# Simplest possible machine learning example: linear regression

We use linear regression i.e. adjusting a straight line to a set of data points as an example of how we can gradually learn the parameters for a model.

## Imports (technical detail)

In [None]:
%matplotlib inline
import numpy
import matplotlib.pyplot as plt

## Training data

In [None]:
X = numpy.array(range(1,11))
y = numpy.array([2.5, 3, 6.5, 7.3, 6.9, 7.3, 10.3, 9.9, 10.3, 12.5])

plt.scatter(X, y)

## Supposed relationship between input and output

From the plot above, it seems reasonable to believe that there is a linear relationship between x values (input) and y values (output).

In [None]:
def line(k, m):
    return k + m*X

## Training the model

We'd like to find out the best values for k and m. This can be done algebraically, but for demonstration purposes we'll do it using machine learning techniques.
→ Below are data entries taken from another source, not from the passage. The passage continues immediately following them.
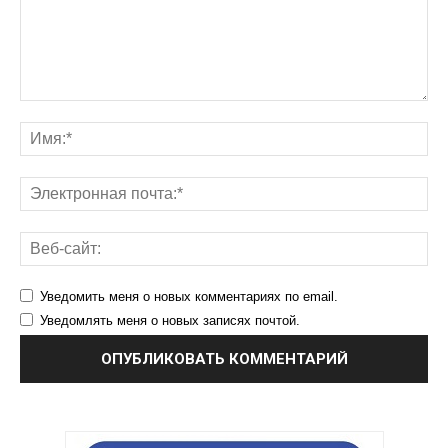
Уведомить меня о новых комментариях по email.
Уведомлять меня о новых записях почтой.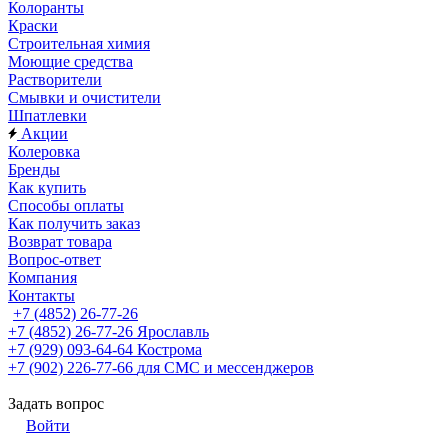
Колоранты
Краски
Строительная химия
Моющие средства
Растворители
Смывки и очистители
Шпатлевки
Акции
Колеровка
Бренды
Как купить
Способы оплаты
Как получить заказ
Возврат товара
Вопрос-ответ
Компания
Контакты
+7 (4852) 26-77-26
+7 (4852) 26-77-26
Ярославль
+7 (929) 093-64-64
Кострома
+7 (902) 226-77-66
для СМС и мессенджеров
Задать вопрос
Войти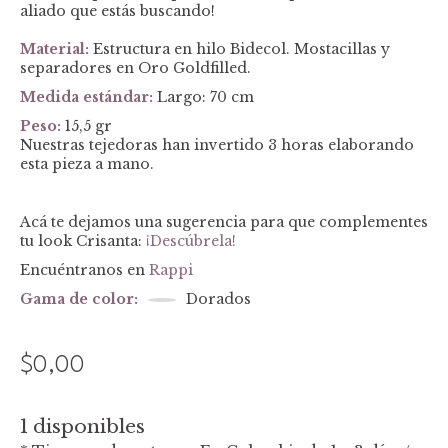
aliado que estás buscando!
Material:
Estructura en hilo Bidecol. Mostacillas y
separadores en Oro Goldfilled.
Medida está
ndar:
Largo: 70 cm
Peso:
15,5 gr
Nuestras tejedoras han invertido 3 horas elaborando
esta pieza a mano.
Acá te dejamos una sugerencia para que complementes
tu look Crisanta:
¡Descúbrela!
Encuéntranos en
Rappi
Gama de color:
Dorados
$
0,00
1 disponibles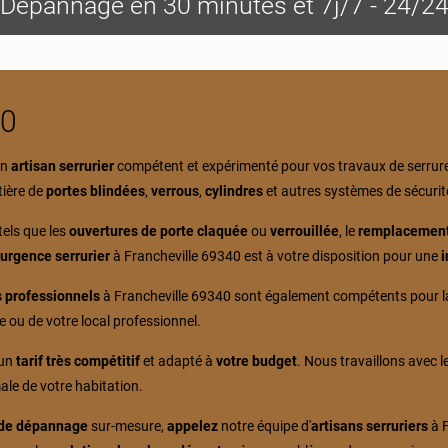
Dépannage en 30 minutes et 7j/7 - 24/2
40
un
artisan serrurier
compétent et expérimenté pour vos travaux de serrure
tière de
portes blindées
,
verrous
,
cylindres
et autres systèmes de sécurit
tels que les
ouvertures de porte claquée
ou
verrouillée
, le
remplacement
e
urgence serrurier
à Francheville 69340 est à votre disposition pour une
i
s professionnels
à Francheville 69340 sont également compétents pour 
e ou de votre local professionnel.
 un
tarif très compétitif
et adapté à
votre budget
. Nous travaillons avec 
le de votre habitation.
 de dépannage
sur-mesure,
appelez
notre équipe d'
artisans serruriers
à F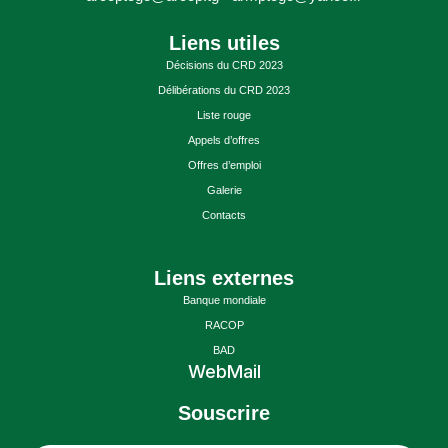
Liens utiles
Décisions du CRD 2023
Délibérations du CRD 2023
Liste rouge
Appels d’offres
Offres d’emploi
Galerie
Contacts
Liens externes
Banque mondiale
RACOP
BAD
WebMail
Souscrire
We'll use mean squared error as our cost function and optimize using batch gradient descent.

The model training setup looks like this:

![Model training setup](linear_regression.jpg)

In [None]:
alpha = 0.01 # learning rate

def plot_current_state(k, m, cost_history):
    plt.figure(figsize=(16, 6))
    plt.subplot(1,2,1)
    plt.xlabel("X", fontsize=20, fontweight='bold')
    plt.ylabel("y", fontsize=20, fontweight='bold')
    plt.plot(X, line(k, m), 'r-')
    plt.plot(X, y, 'bo')
    plt.subplot(1,2,2)
    plt.xlim(0, 10)
    plt.xlabel("iteration", fontsize=20, fontweight='bold')
    plt.ylabel("cost", fontsize=20, fontweight='bold')
    plt.plot(range(len(cost_history)), cost_history, 'rx-', markersize=12, linewidth=1)
    plt.show()

def mean_squared_error(predicted_y, actual_y):
    errors = numpy.subtract(predicted_y, actual_y)
    squared_errors = numpy.multiply(errors, errors)
    return 0.5 * (1/len(errors)) * numpy.sum(squared_errors) 

def update_parameters_with_gradient_descent(k, m):
    errors = numpy.subtract(line(k, m), y)
    k = k - alpha * (1/len(X)) * numpy.sum(errors)
    m = m - alpha * (1/len(X)) * numpy.sum(numpy.multiply(errors, X))
    return (k, m)

def training_iteration(k, m, cost_history):
    (k, m) = update_parameters_with_gradient_descent(k, m)
    current_cost = mean_squared_error(line(k, m), y)
    
    cost_history.append(current_cost)
    plot_current_state(k, m, cost_history)
    
    return (k, m, cost_history)

In [None]:
k = 0
m = 0
cost = mean_squared_error(line(k, m), y)

cost_history = [] # this is just to be able to plot the data

In [None]:
(k, m, cost_history) = training_iteration(k, m, cost_history)